* [INSTRUCTIONS TO FOLLOW]:
Please transcribe the entries below without omitting a single character.

* [RECORDS SUPPLIED]:
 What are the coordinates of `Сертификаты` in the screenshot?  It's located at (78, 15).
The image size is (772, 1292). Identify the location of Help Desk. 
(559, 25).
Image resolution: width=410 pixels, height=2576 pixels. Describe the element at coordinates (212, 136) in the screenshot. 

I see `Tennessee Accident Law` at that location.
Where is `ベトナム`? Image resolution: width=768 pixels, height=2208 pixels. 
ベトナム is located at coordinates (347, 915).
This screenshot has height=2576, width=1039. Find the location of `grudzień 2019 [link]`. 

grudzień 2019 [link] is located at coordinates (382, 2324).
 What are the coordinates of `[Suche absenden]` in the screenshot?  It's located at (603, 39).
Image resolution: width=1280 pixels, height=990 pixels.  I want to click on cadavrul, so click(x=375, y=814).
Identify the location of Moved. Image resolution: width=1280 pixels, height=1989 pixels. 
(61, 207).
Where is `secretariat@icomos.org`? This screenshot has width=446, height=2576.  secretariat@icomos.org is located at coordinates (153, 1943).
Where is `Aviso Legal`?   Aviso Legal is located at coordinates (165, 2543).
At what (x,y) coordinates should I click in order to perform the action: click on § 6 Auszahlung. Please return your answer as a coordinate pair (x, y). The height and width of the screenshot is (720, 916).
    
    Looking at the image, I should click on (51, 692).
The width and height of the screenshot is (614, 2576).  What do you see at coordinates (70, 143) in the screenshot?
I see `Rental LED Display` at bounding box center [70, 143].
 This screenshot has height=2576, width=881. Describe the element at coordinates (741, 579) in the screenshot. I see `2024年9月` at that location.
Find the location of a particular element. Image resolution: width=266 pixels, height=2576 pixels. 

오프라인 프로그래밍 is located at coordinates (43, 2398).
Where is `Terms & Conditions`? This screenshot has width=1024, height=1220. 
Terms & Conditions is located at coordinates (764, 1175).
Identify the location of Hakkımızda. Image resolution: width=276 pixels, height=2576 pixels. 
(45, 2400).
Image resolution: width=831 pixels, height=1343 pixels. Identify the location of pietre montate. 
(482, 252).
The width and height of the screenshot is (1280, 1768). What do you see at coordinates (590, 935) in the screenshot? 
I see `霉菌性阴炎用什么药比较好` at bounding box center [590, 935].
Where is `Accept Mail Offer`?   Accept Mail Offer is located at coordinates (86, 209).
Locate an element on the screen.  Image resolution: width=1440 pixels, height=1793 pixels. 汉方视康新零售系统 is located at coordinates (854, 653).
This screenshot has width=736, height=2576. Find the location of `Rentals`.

* [RESULT]:
 What are the coordinates of `Сертификаты` in the screenshot?  It's located at (78, 15).
The image size is (772, 1292). Identify the location of Help Desk. 
(559, 25).
Image resolution: width=410 pixels, height=2576 pixels. Describe the element at coordinates (212, 136) in the screenshot. 

I see `Tennessee Accident Law` at that location.
Where is `ベトナム`? Image resolution: width=768 pixels, height=2208 pixels. 
ベトナム is located at coordinates (347, 915).
This screenshot has height=2576, width=1039. Find the location of `grudzień 2019 [link]`. 

grudzień 2019 [link] is located at coordinates (382, 2324).
 What are the coordinates of `[Suche absenden]` in the screenshot?  It's located at (603, 39).
Image resolution: width=1280 pixels, height=990 pixels.  I want to click on cadavrul, so click(x=375, y=814).
Identify the location of Moved. Image resolution: width=1280 pixels, height=1989 pixels. 
(61, 207).
Where is `secretariat@icomos.org`? This screenshot has width=446, height=2576.  secretariat@icomos.org is located at coordinates (153, 1943).
Where is `Aviso Legal`?   Aviso Legal is located at coordinates (165, 2543).
At what (x,y) coordinates should I click in order to perform the action: click on § 6 Auszahlung. Please return your answer as a coordinate pair (x, y). The height and width of the screenshot is (720, 916).
    
    Looking at the image, I should click on (51, 692).
The width and height of the screenshot is (614, 2576).  What do you see at coordinates (70, 143) in the screenshot?
I see `Rental LED Display` at bounding box center [70, 143].
 This screenshot has height=2576, width=881. Describe the element at coordinates (741, 579) in the screenshot. I see `2024年9月` at that location.
Find the location of a particular element. Image resolution: width=266 pixels, height=2576 pixels. 

오프라인 프로그래밍 is located at coordinates (43, 2398).
Where is `Terms & Conditions`? This screenshot has width=1024, height=1220. 
Terms & Conditions is located at coordinates (764, 1175).
Identify the location of Hakkımızda. Image resolution: width=276 pixels, height=2576 pixels. 
(45, 2400).
Image resolution: width=831 pixels, height=1343 pixels. Identify the location of pietre montate. 
(482, 252).
The width and height of the screenshot is (1280, 1768). What do you see at coordinates (590, 935) in the screenshot? 
I see `霉菌性阴炎用什么药比较好` at bounding box center [590, 935].
Where is `Accept Mail Offer`?   Accept Mail Offer is located at coordinates (86, 209).
Locate an element on the screen.  Image resolution: width=1440 pixels, height=1793 pixels. 汉方视康新零售系统 is located at coordinates (854, 653).
This screenshot has width=736, height=2576. Find the location of `Rentals`.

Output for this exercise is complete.